Изменить размер шрифта - +
Катя видела его внимательные глаза. Тот напряжённо постукивал кулаком по колену:

– Ну, что там нового? Как наступление?

Катин карандаш летал по бумаге: «Блокада Ленинграда прорвана. Войска Волховского и Ленинградского фронтов соединились в районе Синявино. Поздравляем, товарищи!»

Кате показалось, что наушники на голове стали горячими, а от ключа по пальцам бежит электрический ток.

Расширенными глазами она увидела, как Жежелев привстал с лавки:

– Что? Что там?

– Прорвана! Товарищ командир, блокада прорвана! Прорвана, понимаете?! Прорвана!

Щёлкнув тумблером передатчика, Катя на миг припала головой к плечу Жежелева и выскочила на улицу, чувствуя, что сейчас взорвётся от забурливших в груди боли и радости. Крыльями раскинув руки, она подняла глаза к небу и закружилась, так что ноги отрывались от земли:

– Товарищи, ура! Блокада прорвана!

Перед глазами плыли верхушки елей, качались облака, мелькали лица партизан, выбежавших на её крик. Они смеялись и плакали, а Катя вдруг поняла, что если сейчас же, сию секунду не поделится новостью с Сергеем, то её счастье будет неполным.

Она потянулась на носочки и сложила руки рупором, обращаясь к небесам:

– Серёжа, ты слышишь? Блокада прорвана!

 

* * *

Когда в землянку ворвался резкий девичий голос, Сергей думал о Кате. Раненую ногу он пристроил на свёрнутый ватник, а сам лежал и смотрел, как по потолку плещутся неровные блики от язычка коптилки. Было холодно, словно в кабине полуторки на Ладоге.

Он вспомнил, как прошлой зимой рядом с ним сидела Катя, он грел в ладонях тонкие пальцы девушки и не решался её поцеловать, хотя хотел этого больше всего на свете. И пусть Катя не пришла на последнее свидание, но если они когда-нибудь встретятся, то он обязательно скажет, что мысли о ней не дали ему умереть в лагере военнопленных и помогли выстоять в окружении под Мясным Бором.
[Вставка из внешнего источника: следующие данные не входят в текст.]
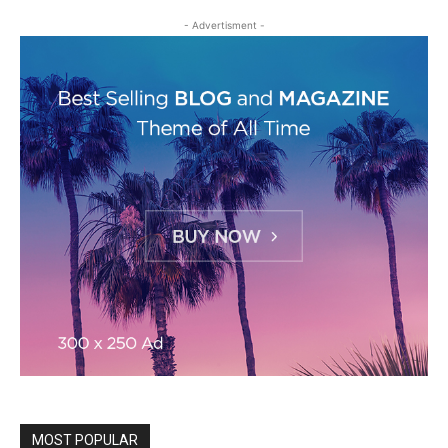
- Advertisment -
MOST POPULAR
Сейчас Катя, наверное, на дежурстве. Кругом холодные дома с выбитыми окнами, а ветер таскает по земле оборванные электрические провода.

Он попытался представить, как Катя идёт по набережной Обводного канала. Шинель туго подпоясана ремнём, на боку сумка с противогазом, из-под ушанки выскользнула непослушная прядь волос. Сама того не замечая, Катя любила наматывать её на палец, когда смущалась или внимательно слушала собеседника. Глаза при этом у неё становились глубокими и таинственными, как серый омут.

Сергей так глубоко задумался, что внезапно услышал Катин голос со знакомыми звенящими нотками.

Пытаясь вернуться в действительность, он крепко потёр руками виски, но Катин голос не умолкал, мало того, звал его, выпевая по слогам его имя.

– Серёжа, ты слышишь? Блокада прорвана!

Блокада прорвана? Катя? Здесь? Откуда?

Это не могло быть бредом или сумасшествием, потому что Шмель тоже услышал про блокаду. Глухо барабаня кулаком по стене, он горячечно забормотал:

– Блокада прорвана! Чуешь, Серёга? Наша взяла! Теперь мы их пойдём крушить, так что клочья полетят!

– Там Катя!

– Какая Катя? – возразил Шмель. – Это радистка товарищ Зайцева. Она утром заглядывала. Я с ней за руку поздоровался, а ты спал.

Сергей мотнул головой:

– Нет! Там Катя!

Напрягая жилы, он рванулся с койки, чувствуя, как под повязкой что-то лопнуло и по спине потёк ручеёк тёплой влаги. В ушах противно и тонко зазвенело. Холодный пол леденил босые ступни. Под бешеный стук сердца Сергей оперся рукой о стену, чтобы не упасть.

 

Катин голос вдруг оборвался, и Сергей занервничал, что мираж исчезнет навсегда и он не сможет выяснить, откуда прилетел Катин голос. Ноги заплетались, но он знал, что должен выбраться наружу. Три ступеньки вверх были преодолены на остатках дыхания.